The key to the reptiles ability to resist freezing relies on their ability to tolerate and avoid super cooling. Turtles utilize two strategies to avoid and tolerate freezing: one is the moister content of hibernaculum. The second is the accumulation of low molecular weight substance which parallels depression of haemolymoph melting points down to -6.5’C. Super cooling point was lowered to -30’C in the winter and enhanced super cooling below -20’C and was closely correlated to depression of haemolmoph melting points. Thermal hysteresis-producing antifreeze proteins were not present (Gehrken 683).
When the turtles were cooled, their muscles had frozen. The muscle tensions and contraction times were strongly temperature dependent during cooling.
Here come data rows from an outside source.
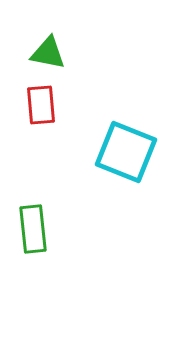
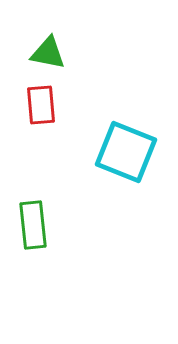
green rectangle: moved 4 px up
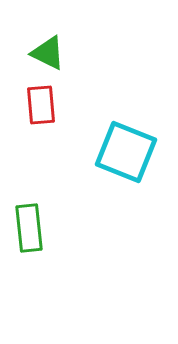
green triangle: rotated 15 degrees clockwise
green rectangle: moved 4 px left, 3 px down
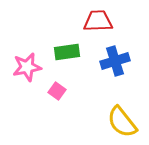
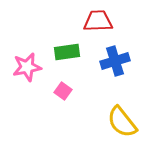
pink square: moved 6 px right
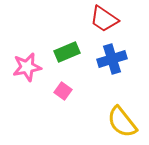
red trapezoid: moved 6 px right, 2 px up; rotated 144 degrees counterclockwise
green rectangle: rotated 15 degrees counterclockwise
blue cross: moved 3 px left, 2 px up
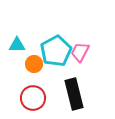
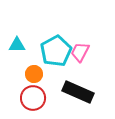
orange circle: moved 10 px down
black rectangle: moved 4 px right, 2 px up; rotated 52 degrees counterclockwise
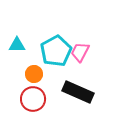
red circle: moved 1 px down
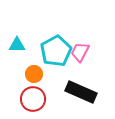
black rectangle: moved 3 px right
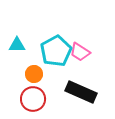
pink trapezoid: rotated 85 degrees counterclockwise
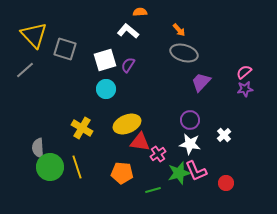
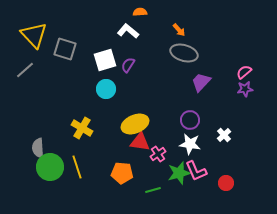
yellow ellipse: moved 8 px right
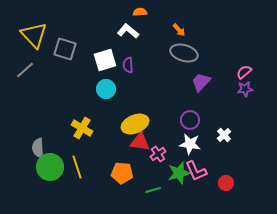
purple semicircle: rotated 35 degrees counterclockwise
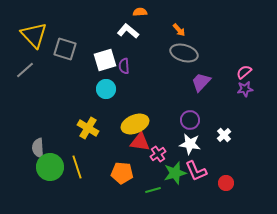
purple semicircle: moved 4 px left, 1 px down
yellow cross: moved 6 px right
green star: moved 4 px left
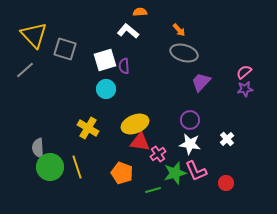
white cross: moved 3 px right, 4 px down
orange pentagon: rotated 15 degrees clockwise
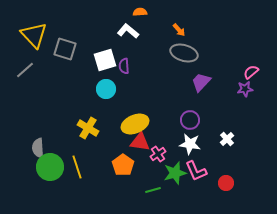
pink semicircle: moved 7 px right
orange pentagon: moved 1 px right, 8 px up; rotated 15 degrees clockwise
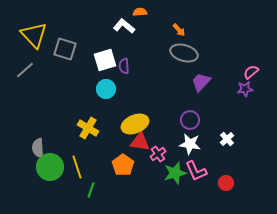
white L-shape: moved 4 px left, 5 px up
green line: moved 62 px left; rotated 56 degrees counterclockwise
The leg muscle continued to function for several minutes after ice formation, but they ceased to respond at an average temperatures of -0.6’C. The temperature recovery of seven turtles was slowed and noted as temperatures ranging from 1.9 to 17.4’C (Claussen 91).
In the second study, their heart beats were timed during cooling. The cardiac tensions and contraction times were also temperature dependent. The contractions continued for several more minutes after the onset of ice formation and eventually ceased at -0.62’C. The heartbeat recovery was quick and occurred at an average temperature of -0.4’C. The tensions during warming were higher than the corresponding tensions during cooling (Claussen 91).
The relationship between freeze tolerance and body size revolved around the kinetics of cooling and freezing. The two turtles that had experienced ice contents of approximately 35%, exhibited long-term survival, but rapid thawing may have contributed and the water content that was inversely related to the body mass and pre and post cooling rates scaled with body mass to -0.55 and -.40 power (Claussen 91).
During this study, twenty-three turtles had died at temperatures of -7.7 and -10.8’C. Four out of the twenty-three had died after producing exotherms at temperatures of -11.5 and -12.7’C. The remaining turtles had died at temperatures above -11’C, apparently they had succumbed to freezing when ice propagated across their integument from the frozen soil, but had died from another cause (Packard 147).
Freezing point depression is the process in which a difference in temperature between the freezing points of a solution and of the pure solvent. When 1000 grams of water is frozen, its freezing point depression is 1.86’C.
Ice is lowered below its normal temperature when salt is added to it. This lowered the temperature well below 0.0’C, the freezing point of water (Addison-Wesley pg. 384).
Claussen, DL. Allometry of Cooling, Super Cool, and Freezing in the Freeze-tolerant Turtle Chrysemys Picta.. American Journal of Physiology. V261, 1991, pr626-pr632.
Churchill, TA. Natural Mechanisms of Vertebrate Ectotherms at Subfreezing Temperatures- Applications in Cryomedicine. Faseb Journal. V9, 1995, pr351-pr358.
Packard, GC. Journal of Comparative Physiology b- Biochemical Systemic and Environmental Physiology. V163, 1993, p147-152.
Storey, Janet, M.. Out Cold. The Winter Life of Painted Turtles. pg. 23-25.
Wilbraham, Antony C.. Chemistry. Addison-Wesley Publishing Company, inc. 1987, p384.
Y., Kim. The Effects of Cooling, Freezing, and Thawing on Cardiac and Skeletal- Muscle of the Turtle, Chrysemys-picta. V18, 1993, p91-101.